Visualizations
We provide many visualization tools build on top of the Makie.jl framework for interactive visualizations.
The plotting functions generally return a tuple of (subfigure, axis, plot, observable). The observable can be used to issue a notify
call that updates the plot with the current state of the network without replotting from scratch. This is particularly useful for live simulation visualizations.
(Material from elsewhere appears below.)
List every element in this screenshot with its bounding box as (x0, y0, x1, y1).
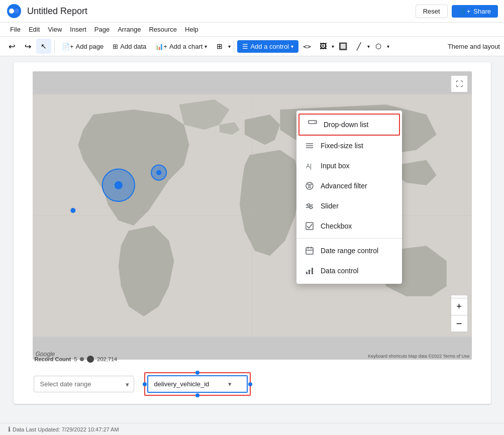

The quantum registers in the network
The registernetplot_axis
function can be used to draw a given set of registers, together with the quantum states they contain. It also provides interactive tools for inspecting the content of the registers (by hovering or clicking on the corresponding register slot). Here we give an example where we define a network and then plot it:
using GLMakie
GLMakie.activate!()
using QuantumSavory
# create a network of qubit registers
net = RegisterNet([Register(2),Register(3),Register(2),Register(5)])
# add some states, entangle a few slots, perform some gates
initialize!(net[1,1])
initialize!(net[2,3], X₁)
initialize!((net[3,1],net[4,2]), X₁⊗Z₂)
apply!((net[2,3],net[3,1]), CNOT)
# create the plot
fig = Figure(size=(800,400))
_, ax, plt, obs = registernetplot_axis(fig[1,1],net)
fig
The tall rectangles are registers, the gray squares are the slots of these registers, and the (connected) black diamonds denote when a slot is occupied by some subsystem (of a potentially larger) quantum state.
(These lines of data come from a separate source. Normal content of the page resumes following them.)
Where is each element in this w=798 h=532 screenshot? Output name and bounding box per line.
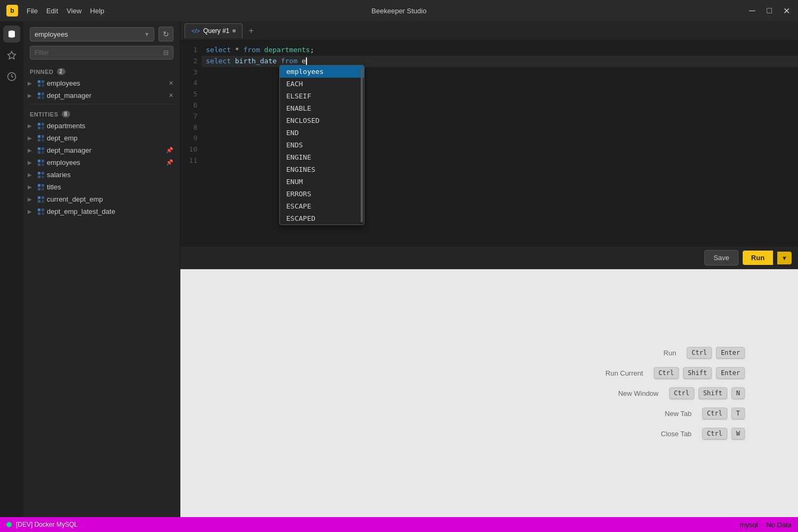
- svg-rect-29: [38, 176, 40, 178]
- sidebar-item-pinned-dept-manager[interactable]: ▶ dept_manager ✕: [23, 89, 180, 102]
- statusbar: [DEV] Docker MySQL mysql No Data: [0, 517, 798, 532]
- sidebar-item-salaries[interactable]: ▶ salaries 📌: [23, 169, 180, 181]
- autocomplete-item-employees[interactable]: employees: [280, 65, 364, 78]
- star-icon: [7, 51, 16, 60]
- editor-content: 1 2 3 4 5 6 7 8 9 10 11 select * from de…: [180, 40, 798, 246]
- shortcut-run-current-shift: Shift: [683, 367, 712, 379]
- svg-rect-27: [38, 172, 40, 174]
- unsaved-dot: [232, 29, 236, 32]
- add-tab-button[interactable]: +: [245, 24, 257, 37]
- autocomplete-dropdown: employees EACH ELSEIF ENABLE ENCLOSED EN…: [279, 65, 364, 225]
- sidebar-item-employees-entity[interactable]: ▶ employees 📌: [23, 156, 180, 169]
- autocomplete-item-each[interactable]: EACH: [280, 78, 364, 90]
- autocomplete-item-engines[interactable]: ENGINES: [280, 163, 364, 176]
- autocomplete-item-elseif[interactable]: ELSEIF: [280, 90, 364, 102]
- line-num-11: 11: [180, 155, 202, 167]
- shortcut-table: Run Ctrl Enter Run Current Ctrl Shift En…: [579, 347, 745, 439]
- svg-marker-1: [8, 52, 16, 59]
- shortcut-run-enter: Enter: [716, 347, 745, 359]
- chevron-right-icon: ▶: [28, 196, 35, 202]
- star-icon-btn[interactable]: [3, 47, 20, 64]
- sidebar-item-current-dept-emp[interactable]: ▶ current_dept_emp 📌: [23, 193, 180, 205]
- filter-icon: ⊟: [163, 49, 169, 56]
- line-num-9: 9: [180, 133, 202, 144]
- autocomplete-item-enable[interactable]: ENABLE: [280, 102, 364, 114]
- history-icon: [7, 72, 16, 81]
- line-num-3: 3: [180, 67, 202, 78]
- filter-input-wrapper[interactable]: Filter ⊟: [30, 46, 173, 60]
- close-button[interactable]: ✕: [781, 6, 792, 16]
- svg-rect-11: [38, 123, 40, 126]
- tab-query1[interactable]: </> Query #1: [185, 23, 243, 38]
- sidebar-item-dept-emp-latest-date[interactable]: ▶ dept_emp_latest_date 📌: [23, 205, 180, 218]
- shortcut-row-run: Run Ctrl Enter: [579, 347, 745, 359]
- shortcut-row-run-current: Run Current Ctrl Shift Enter: [579, 367, 745, 379]
- menu-view[interactable]: View: [66, 7, 81, 15]
- svg-rect-8: [41, 93, 44, 95]
- shortcut-row-new-tab: New Tab Ctrl T: [579, 408, 745, 419]
- save-button[interactable]: Save: [704, 250, 738, 265]
- autocomplete-item-errors[interactable]: ERRORS: [280, 188, 364, 200]
- db-icon-btn[interactable]: [3, 26, 20, 43]
- minimize-button[interactable]: ─: [747, 6, 758, 15]
- close-pinned-employees[interactable]: ✕: [169, 80, 173, 87]
- svg-rect-17: [38, 139, 40, 142]
- svg-rect-18: [41, 139, 44, 142]
- svg-rect-15: [38, 135, 40, 138]
- tab-query1-label: Query #1: [203, 27, 229, 35]
- shortcut-row-close-tab: Close Tab Ctrl W: [579, 428, 745, 439]
- table-grid-icon: [37, 196, 45, 203]
- shortcut-run-ctrl: Ctrl: [687, 347, 712, 359]
- history-icon-btn[interactable]: [3, 68, 20, 85]
- table-grid-icon: [37, 184, 45, 191]
- svg-rect-26: [41, 163, 44, 166]
- chevron-right-icon: ▶: [28, 160, 35, 165]
- line-num-4: 4: [180, 78, 202, 89]
- svg-rect-14: [41, 127, 44, 129]
- chevron-down-icon: ▼: [144, 31, 149, 37]
- table-grid-icon: [37, 171, 45, 179]
- svg-rect-19: [38, 147, 40, 150]
- pin-icon-active[interactable]: 📌: [166, 147, 173, 154]
- maximize-button[interactable]: □: [764, 6, 775, 15]
- entity-current-dept-emp-name: current_dept_emp: [47, 195, 163, 203]
- sidebar-item-departments[interactable]: ▶ departments 📌: [23, 120, 180, 132]
- sidebar-item-dept-emp[interactable]: ▶ dept_emp 📌: [23, 132, 180, 144]
- autocomplete-item-escaped[interactable]: ESCAPED: [280, 212, 364, 225]
- autocomplete-item-end[interactable]: END: [280, 127, 364, 139]
- run-button[interactable]: Run: [743, 251, 773, 265]
- run-dropdown-button[interactable]: ▼: [777, 252, 792, 264]
- autocomplete-item-ends[interactable]: ENDS: [280, 139, 364, 151]
- entities-label: ENTITIES: [30, 111, 59, 118]
- menu-edit[interactable]: Edit: [46, 7, 58, 15]
- sidebar-item-pinned-employees[interactable]: ▶ employees ✕: [23, 77, 180, 89]
- sidebar-item-titles[interactable]: ▶ titles 📌: [23, 181, 180, 193]
- sidebar-item-dept-manager-entity[interactable]: ▶ dept_manager 📌: [23, 144, 180, 156]
- table-grid-icon: [37, 208, 45, 215]
- svg-rect-40: [41, 209, 44, 211]
- menu-help[interactable]: Help: [90, 7, 104, 15]
- pin-icon-active[interactable]: 📌: [166, 159, 173, 166]
- code-line-1: select * from departments;: [202, 45, 798, 56]
- refresh-button[interactable]: ↻: [159, 27, 173, 41]
- autocomplete-item-engine[interactable]: ENGINE: [280, 151, 364, 163]
- status-right-area: mysql No Data: [739, 521, 792, 529]
- menu-file[interactable]: File: [27, 7, 38, 15]
- editor-wrapper: 1 2 3 4 5 6 7 8 9 10 11 select * from de…: [180, 40, 798, 517]
- icon-sidebar: [0, 21, 23, 517]
- titlebar-left: b File Edit View Help: [6, 5, 104, 16]
- autocomplete-item-enclosed[interactable]: ENCLOSED: [280, 114, 364, 127]
- autocomplete-item-escape[interactable]: ESCAPE: [280, 200, 364, 212]
- chevron-right-icon: ▶: [28, 172, 35, 178]
- svg-rect-23: [38, 160, 40, 162]
- autocomplete-scrollbar[interactable]: [361, 68, 363, 222]
- db-selector[interactable]: employees ▼: [30, 27, 154, 41]
- shortcut-close-tab-w: W: [732, 428, 745, 439]
- line-num-5: 5: [180, 89, 202, 100]
- svg-rect-37: [38, 200, 40, 203]
- close-pinned-dept-manager[interactable]: ✕: [169, 92, 173, 99]
- table-grid-icon: [37, 92, 45, 99]
- svg-rect-3: [38, 80, 40, 83]
- filter-bar: Filter ⊟: [23, 46, 180, 64]
- autocomplete-item-enum[interactable]: ENUM: [280, 176, 364, 188]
The visualization is capable of showing tooltips when hovering over different components of the plot, particularly valuable for debugging. Quantum observables can be directly calculated and plotted as well (through the observables
keyword).
Other configuration options are available as well (the ones ending on plot
let you access the subplot objects used to create the visualization and the ones ending on backref
provide convenient inverse mapping from graphical elements to the registers or states being visualized):
propertynames(plt)
(:state_coords_backref, :colormap, :observables, :register_polyplot, :observables_markersize, :clip_planes, :observables_linewidth, :slotmarker, :observables_links_backref, :state_markersize, :observables_backref, :registercoords, :register_slots_coords_backref, :state_markercolor, :state_linecolor, :colorrange, :lock_marker, :observables_marker, :slotcolor, :model, :dim_conversions, :slotsize, :observables_scatterplot, :observables_linesegmentsplot, :state_marker, :register_color, :register_backref, :state_scatterplot, :state_linesegmentsplot, :register_slots_scatterplot)
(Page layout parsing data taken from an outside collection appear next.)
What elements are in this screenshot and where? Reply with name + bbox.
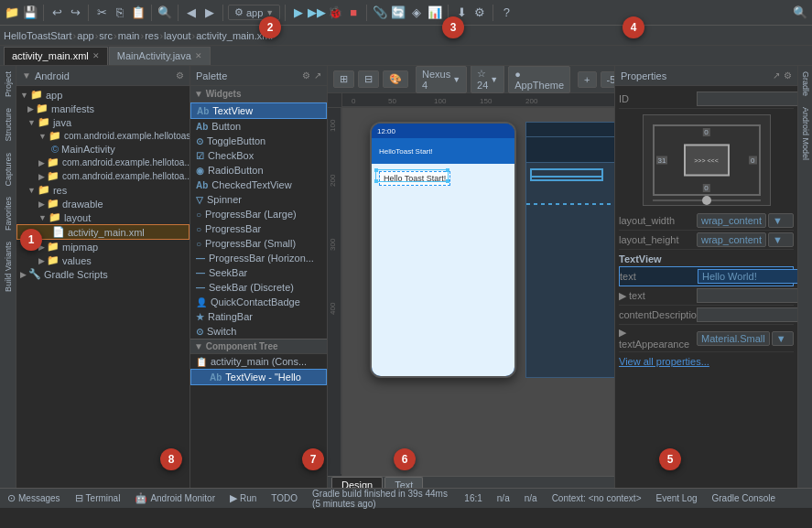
text2-input[interactable]: [697, 288, 797, 303]
tree-item-mipmap[interactable]: ▶ 📁 mipmap: [16, 240, 189, 253]
settings-icon[interactable]: ⚙: [471, 5, 488, 21]
palette-item-button[interactable]: Ab Button: [190, 119, 327, 134]
tree-item-res[interactable]: ▼ 📁 res: [16, 183, 189, 197]
layout-width-select[interactable]: wrap_content ▼: [697, 213, 794, 228]
palette-item-checkedtextview[interactable]: Ab CheckedTextView: [190, 178, 327, 192]
palette-item-checkbox[interactable]: ☑ CheckBox: [190, 148, 327, 163]
tab-close-activity-main[interactable]: ✕: [92, 51, 100, 60]
canvas-theme-selector[interactable]: ● AppTheme: [508, 66, 570, 93]
paste-icon[interactable]: 📋: [130, 5, 146, 21]
text-input[interactable]: [698, 269, 797, 284]
search-right-icon[interactable]: 🔍: [792, 5, 808, 21]
props-expand-icon[interactable]: ↗: [773, 70, 780, 81]
back-icon[interactable]: ◀: [183, 5, 200, 21]
status-android-monitor[interactable]: 🤖 Android Monitor: [135, 492, 215, 504]
tab-main-activity[interactable]: MainActivity.java ✕: [109, 47, 211, 65]
layout-height-select[interactable]: wrap_content ▼: [697, 232, 794, 247]
text-appearance-select[interactable]: Material.Small ▼: [697, 331, 794, 346]
props-gear-icon[interactable]: ⚙: [784, 70, 792, 81]
build-icon[interactable]: ▶: [290, 5, 307, 21]
tree-item-gradle[interactable]: ▶ 🔧 Gradle Scripts: [16, 267, 189, 281]
tree-item-app[interactable]: ▼ 📁 app: [16, 88, 189, 102]
palette-settings-icon[interactable]: ⚙: [302, 70, 310, 81]
canvas-view-toggle[interactable]: ⊞: [333, 70, 354, 88]
tab-design[interactable]: Design: [331, 477, 383, 488]
tree-item-java[interactable]: ▼ 📁 java: [16, 115, 189, 129]
gradle-side-label[interactable]: Gradle: [799, 66, 812, 102]
run-icon[interactable]: ▶▶: [309, 5, 325, 21]
palette-expand-icon[interactable]: ↗: [314, 70, 321, 81]
structure-side-label[interactable]: Structure: [2, 102, 15, 147]
view-all-link[interactable]: View all properties...: [619, 352, 794, 371]
save-icon[interactable]: 💾: [22, 5, 38, 21]
profile-icon[interactable]: 📊: [427, 5, 443, 21]
sync-icon[interactable]: 🔄: [390, 5, 406, 21]
palette-item-spinner[interactable]: ▽ Spinner: [190, 192, 327, 207]
palette-item-progressbar[interactable]: ○ ProgressBar: [190, 221, 327, 236]
build-variants-side-label[interactable]: Build Variants: [2, 236, 15, 297]
attach-icon[interactable]: 📎: [372, 5, 388, 21]
palette-item-ratingbar[interactable]: ★ RatingBar: [190, 309, 327, 324]
id-input[interactable]: [697, 92, 797, 106]
tree-item-pkg2[interactable]: ▶ 📁 com.android.example.hellotoa...: [16, 156, 189, 169]
status-run[interactable]: ▶ Run: [230, 492, 256, 504]
tab-text[interactable]: Text: [384, 477, 423, 488]
hello-toast-text[interactable]: Hello Toast Start!: [379, 171, 450, 186]
redo-icon[interactable]: ↪: [67, 5, 83, 21]
tree-item-pkg1[interactable]: ▼ 📁 com.android.example.hellotoast: [16, 129, 189, 143]
tree-item-main-activity[interactable]: © MainActivity: [16, 143, 189, 156]
palette-item-progressbar-horiz[interactable]: — ProgressBar (Horizon...: [190, 251, 327, 265]
tree-item-manifests[interactable]: ▶ 📁 manifests: [16, 102, 189, 115]
content-desc-input[interactable]: [697, 307, 797, 322]
folder-icon[interactable]: 📁: [4, 5, 20, 21]
breadcrumb-layout[interactable]: layout: [164, 30, 190, 41]
search-icon[interactable]: 🔍: [157, 5, 173, 21]
breadcrumb-app[interactable]: app: [77, 30, 93, 41]
project-gear-icon[interactable]: ⚙: [176, 70, 184, 81]
palette-item-progressbar-small[interactable]: ○ ProgressBar (Small): [190, 236, 327, 251]
status-event-log[interactable]: Event Log: [655, 493, 697, 503]
android-model-side-label[interactable]: Android Model: [799, 102, 812, 166]
constraint-slider-thumb[interactable]: [702, 196, 711, 205]
stop-icon[interactable]: ■: [345, 5, 362, 21]
canvas-device-selector[interactable]: Nexus 4 ▼: [416, 66, 467, 93]
tree-item-layout[interactable]: ▼ 📁 layout: [16, 210, 189, 224]
tree-item-values[interactable]: ▶ 📁 values: [16, 253, 189, 267]
tree-item-activity-main-xml[interactable]: 📄 activity_main.xml: [16, 224, 189, 240]
palette-item-switch[interactable]: ⊙ Switch: [190, 324, 327, 339]
breadcrumb-src[interactable]: src: [99, 30, 113, 41]
component-textview[interactable]: Ab TextView - "Hello: [190, 369, 327, 385]
constraint-slider[interactable]: [653, 198, 761, 203]
captures-side-label[interactable]: Captures: [2, 147, 15, 192]
canvas-design-mode[interactable]: 🎨: [383, 70, 408, 88]
status-gradle-console[interactable]: Gradle Console: [712, 493, 775, 503]
canvas-zoom-percent[interactable]: -5%: [601, 71, 614, 88]
status-terminal[interactable]: ⊟ Terminal: [75, 492, 121, 504]
cut-icon[interactable]: ✂: [93, 5, 110, 21]
palette-item-seekbar-discrete[interactable]: — SeekBar (Discrete): [190, 280, 327, 295]
component-activity-main[interactable]: 📋 activity_main (Cons...: [190, 354, 327, 369]
coverage-icon[interactable]: ◈: [408, 5, 425, 21]
status-messages[interactable]: ⊙ Messages: [7, 492, 60, 504]
favorites-side-label[interactable]: Favorites: [2, 191, 15, 236]
palette-item-textview[interactable]: Ab TextView: [190, 102, 327, 119]
palette-item-radiobutton[interactable]: ◉ RadioButton: [190, 163, 327, 178]
tree-item-drawable[interactable]: ▶ 📁 drawable: [16, 197, 189, 210]
palette-item-seekbar[interactable]: — SeekBar: [190, 265, 327, 280]
canvas-zoom-in[interactable]: +: [578, 71, 596, 88]
tab-activity-main[interactable]: activity_main.xml ✕: [4, 47, 108, 65]
undo-icon[interactable]: ↩: [49, 5, 65, 21]
canvas-blueprint-toggle[interactable]: ⊟: [358, 70, 379, 88]
debug-icon[interactable]: 🐞: [327, 5, 343, 21]
palette-item-togglebutton[interactable]: ⊙ ToggleButton: [190, 134, 327, 148]
project-side-label[interactable]: Project: [2, 66, 15, 102]
breadcrumb-main[interactable]: main: [118, 30, 140, 41]
palette-item-quickcontact[interactable]: 👤 QuickContactBadge: [190, 295, 327, 309]
layout-width-arrow[interactable]: ▼: [768, 213, 794, 228]
text-appearance-arrow[interactable]: ▼: [772, 331, 794, 346]
status-todo[interactable]: TODO: [271, 493, 298, 503]
canvas-api-selector[interactable]: ☆ 24 ▼: [471, 66, 504, 93]
palette-item-progressbar-large[interactable]: ○ ProgressBar (Large): [190, 207, 327, 221]
copy-icon[interactable]: ⎘: [112, 5, 128, 21]
breadcrumb-res[interactable]: res: [145, 30, 158, 41]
State and tag metadata in interactive visualizations
When working with interactive plots, you can also hover over different parts of the visualization to see the registers, what is stored in them, and potentially whether they contain any tagged metadata in use by simulated networking protocols.
Here is what the data panels look like. (showmetada
is used to force-show the panel, but when working interactively you simply need to hover with the cursor)
fig
QuantumSavory.showmetadata(fig,ax,plt,1,1)
fig

And here with some extra tag metadata.
tag!(network[2,3], :specialplace, 1, 2)
tag!(network[2,3], :otherdata, 3, 4)
QuantumSavory.showmetadata(fig,ax,plt,2,3)
fig

The state of locks and various metadata in the network
The resourceplot_axis
function can be used to draw all locks and resources stored in a meta-graph governing a discrete event simulation. Metadata stored at the vertices is plotted as colored or grayed out dots depending on their state. Metadata stored at the edges is shown as lines.
using Graphs
using ConcurrentSim
sim = Simulation()
# add random metadata to vertices and edges of the network
for v in vertices(net)
net[v,:bool] = rand(Bool)
net[v,:resource] = Resource(sim,1)
rand(Bool) && request(net[v,:resource])
end
for e in edges(net)
net[e,:edge_bool] = true
net[e,:another_bool] = rand(Bool)
end
# plot the resources and metadata
fig = Figure(size=(700,400))
resourceplot_axis(fig[1,1],net,
[:edge_bool,:another_bool], # list of edge metadata to plot
[:bool,:resource], # list of vertex metadata
registercoords=plt[:registercoords] # optionally, reuse register coordinates
)
fig

Updating the plots
You can call notify
on the returned plot object to replot the state of the network after a change.